Gleichzeitig fordern die CDU-Innenminister die Einführung des Schutzparagraphen 112, der die Polizei vor tätlichen Angriffen zusätzlich schützen soll. Dieser Paragraph stellt nach Ansicht von Bürgerrechtlern eine indirekte Einschränkung der Versammlungsfreiheit dar, weil Menschen die hohen Strafen fürchten können, wenn sie aus Versehen in eine Situation kommen könnten, die dann die Anwendung des Schutzparagraphen 112 nach sich zieht.
Einschätzung: Blick für Grund- und Freiheitsrechte vollkommen verloren
Die Berliner Erklärung ist nicht Regierungspolitik. Zum Glück. Aber es ist schlimm genug, dass mit der CDU die stärkste Partei des Landes, vollkommen den Blick für Grund- und Freiheitsrechte verloren hat.
Man muss sich das mal vor Augen führen: Das letzte große Anti-Terrorpaket ist gerade erst beschlossen, die Ausweitung der Geheimdienstbefugnisse des BND auf dem Weg, die alten Sicherheitsgesetze sind nicht evaluiert.
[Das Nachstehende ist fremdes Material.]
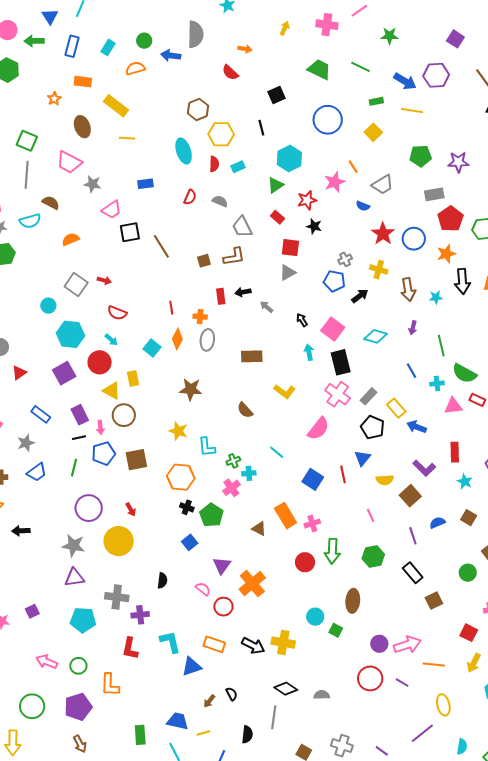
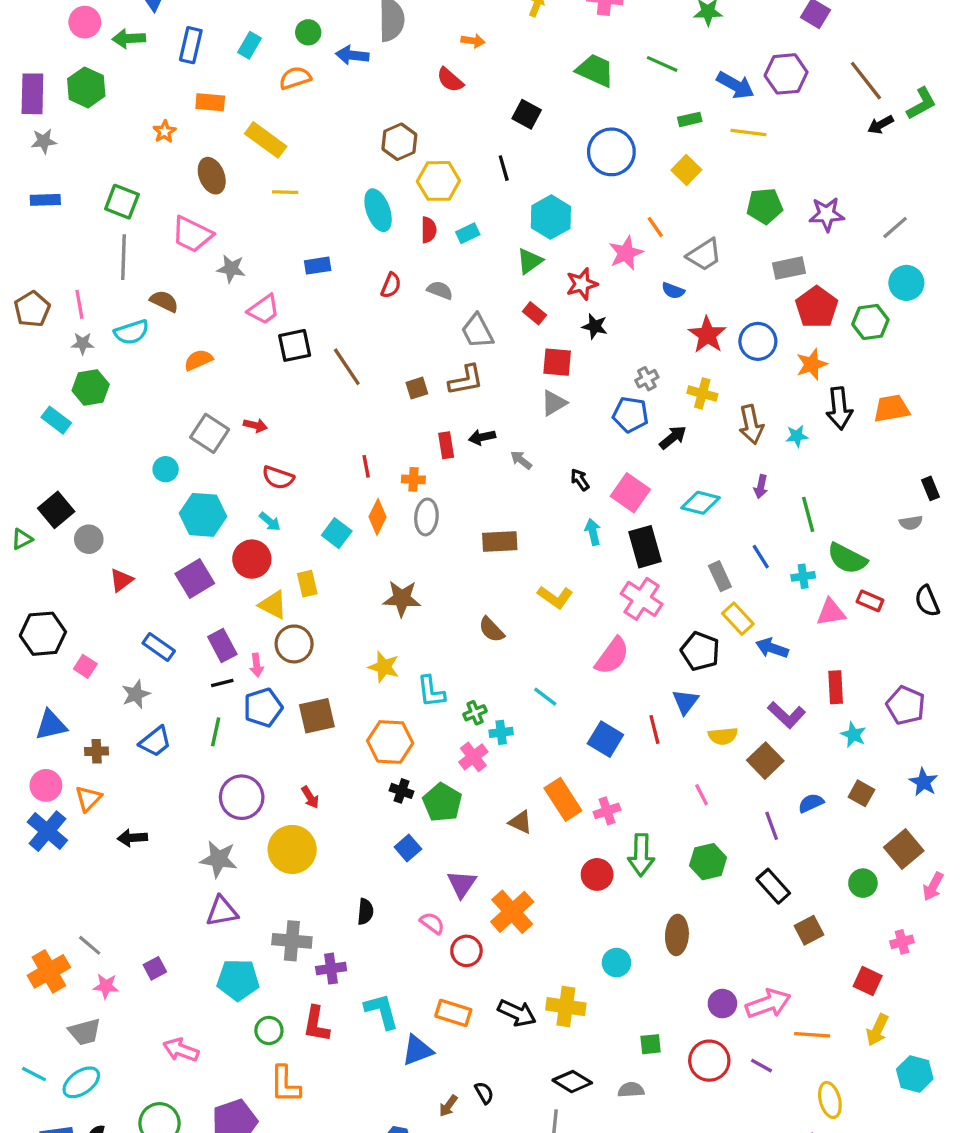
black square: (276, 95) -> (527, 114), turned -36
gray rectangle: (369, 396) -> (720, 576), moved, turned -66
green square: (336, 630) -> (651, 1044), moved, turned -32
green circle: (78, 666) -> (269, 1030), moved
In immer schnellerer Taktzahl folgen Verschärfungen auf dem Gebiet der Inneren Sicherheit aufeinander.
Mit de Maizieres Überwachungsoffensive, der Unterstützung der Kanzlerin und der scharfmachenden Berliner Erklärung hat sich die CDU in den letzten Tagen sehr klar positioniert: Sie setzt auf die Erosion der Grundrechte – und zwar in richtig hohem Tempo.